The Padma Purana

by N.A. Deshpande | 1951 | 1,261,945 words | ISBN-10: 8120838297 | ISBN-13: 9788120838291

This page describes description of krishna which is chapter 77 of the English translation of the Padma Purana, one of the largest Mahapuranas, detailling ancient Indian society, traditions, geography, as well as religious pilgrimages (yatra) to sacred places (tirthas). This is the seventy-seventh chapter of the Patala-Khanda (Section On The Nether World) of the Padma Purana, which contains six books total consisting of at least 50,000 Sanskrit metrical verses.

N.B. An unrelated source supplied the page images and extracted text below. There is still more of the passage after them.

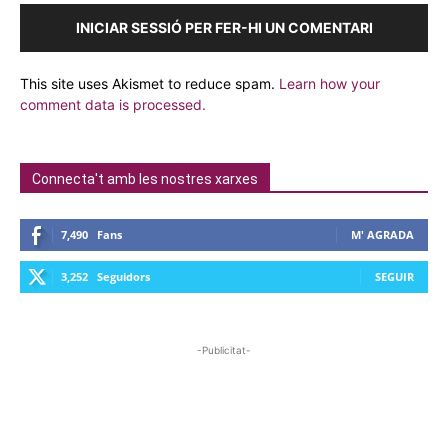
INICIAR SESSIÓ PER FER-HI UN COMENTARI
This site uses Akismet to reduce spam.
Learn how your
comment data is processed.
Connecta't amb les nostres xarxes
7,490
Fans
M' AGRADA
3,252
Seguidors
SEGUIR
-Publicitat-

Disclaimer: These are translations of Sanskrit texts and are not necessarily approved by everyone associated with the traditions connected to these texts. Consult the source and original scripture in case of doubt.

Chapter 77 - A Description of Kṛṣṇa

[Sanskrit text for this chapter is available]

Pārvatī said:

1-2. Tell me in detail the importance of the meaning and the words of the hymn; so also (tell me) the nature of the god, and (about) the splendour of his places. O lord of gods, (tell me) all (about) the great abode of Viṣṇu and Hari’s (i.e. Viṣṇu’s) different modes called eternal bliss.

The lord said:

3-6a. In the excellent Vṛndāvana (one sees) Kṛṣṇa surrounded by crores of cowherdesses. Gaṅgā is a great power there. The Ānandakānana is (also) there. It is made fragrant by fragrant breezes (blowing) over many good flowers. It is cool and has the colour of the divine ripples of the daughter of Kalinda (i.e. Yamunā). It has come in contact with the best sages—the devotees of the lord like Sanaka etc. It is adorned with flocks of cows, bellowing joyfully and sweetly. It is covered with boys having charming garlands and ornaments and dancing.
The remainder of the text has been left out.